Had she cut deeper, he would have needed medical assistance. She sliced shallow enough to leave him with the option of treating the wound himself-and evidently expected that he would.
Although she might prove herself a killer when the time came, she remained for now a death tease. She wanted this game to last, inflicting the maximum psychological torture before gutting him-if gutting was the only thing she had in mind.
The confidence and delicacy with which she wielded the knife might have been learned on the street, but Ryan suspected she was not anything as common as a gang girl. The bloody business in the shopping-mall parking lot had been not butchery but switchblade ballet.
Unsettling as the encounter had been, he was glad for it.
As recently as the previous evening, he had required himself to consider the possibility that these new incidents-the hooded watcher in the rain of whom no security-camera proof existed, the tiny candy hearts and the inscribed gold heart pendant, which were no longer in his possession-were delusional, as the strange events more than a year earlier had evidently been delusional, and were related to his current battery of twenty-eight medications.
He had rejected that possibility, which of course had been his subjective and perhaps unreliable opinion. The wound in his left side counted as objective proof sufficient to settle the issue.

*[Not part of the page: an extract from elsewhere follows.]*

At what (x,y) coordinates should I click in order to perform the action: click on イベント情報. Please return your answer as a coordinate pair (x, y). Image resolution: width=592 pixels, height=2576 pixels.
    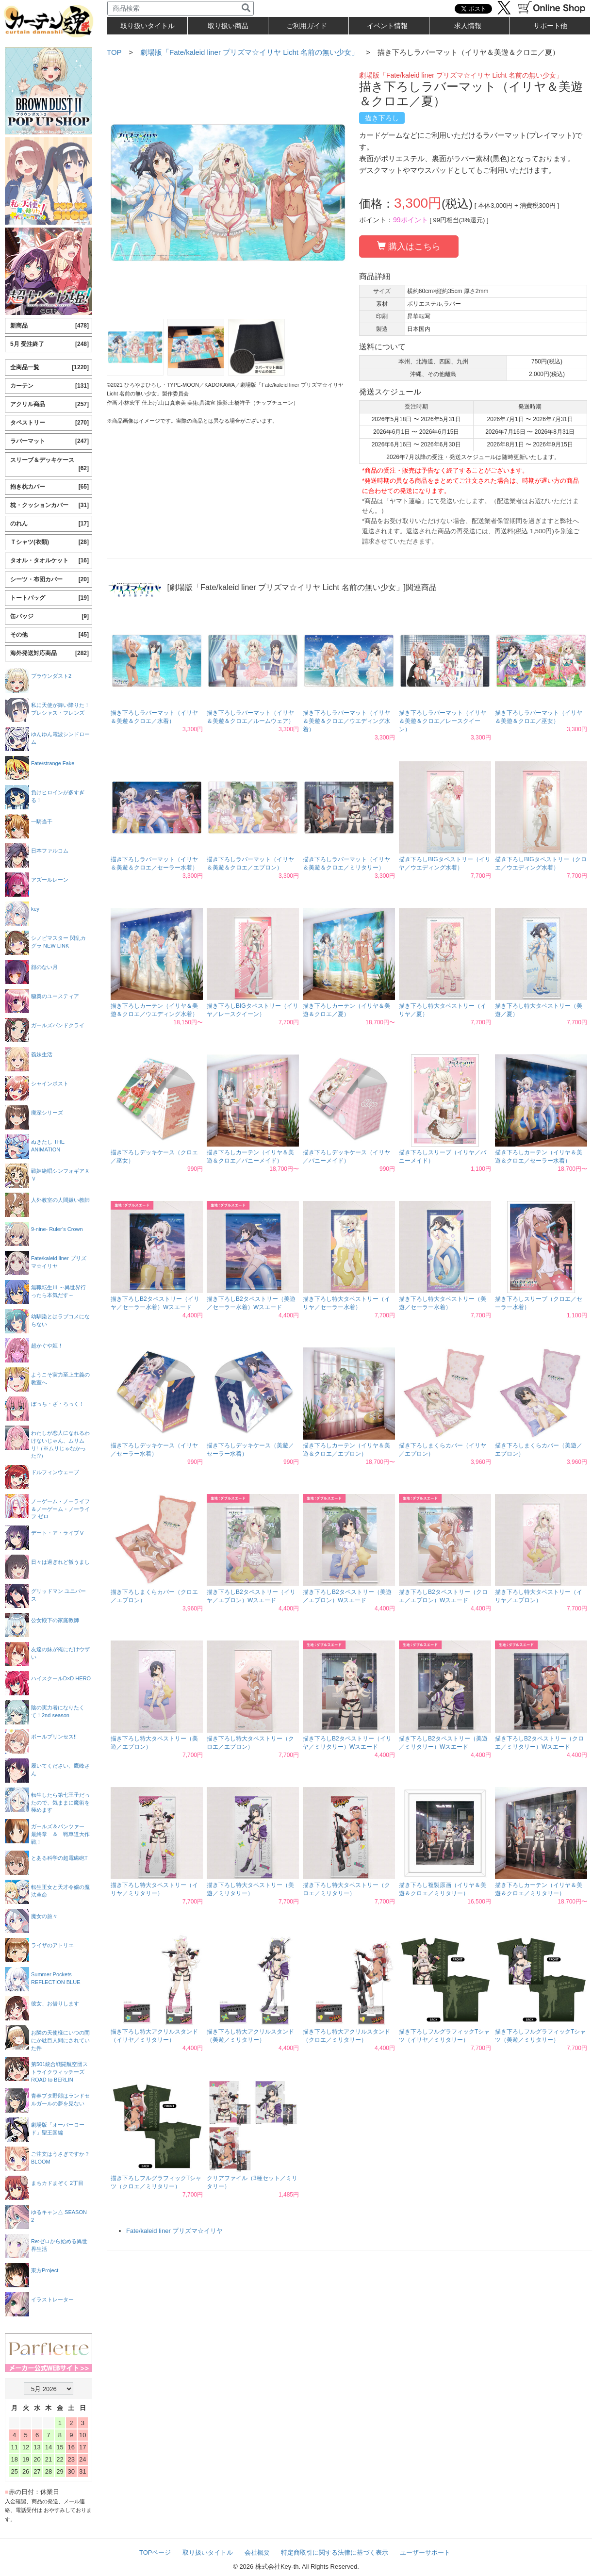     Looking at the image, I should click on (387, 26).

After dinner, he returned the food-service cart, with the dirty dishes, to the landing, and buzzed Mrs. Amory to retrieve it.
For an hour, he nursed a second glass of Opus One and paged through Samantha’s novel, spot-reading passages, as other men in a crisis might open the Bible at random and read verses in the hope of receiving divine guidance.
At nine o’clock, he went to the Crestron panel embedded in the wall of the master-suite foyer and accessed the security cameras. He toured all the interior hallways, and when he found every one of them dark, he assumed the Amorys had retired to their private quarters for the night.
On the lowest floor of the house, in the service hall that led to the laundry, he unlocked the storage room that he had visited the previous evening, and quietly closed the door behind him. He unlocked the tall metal cabinet that contained the security-camera recorders, and he switched on the monitor.
Back then, when he had first reviewed the recording that should have captured the hooded figure in the rain, the phantom’s absence rattled him. At that time, of course, he had not yet been confronted by a switchblade diva, and still had reason to wonder if his outré experiences owed anything to pharmaceuticals.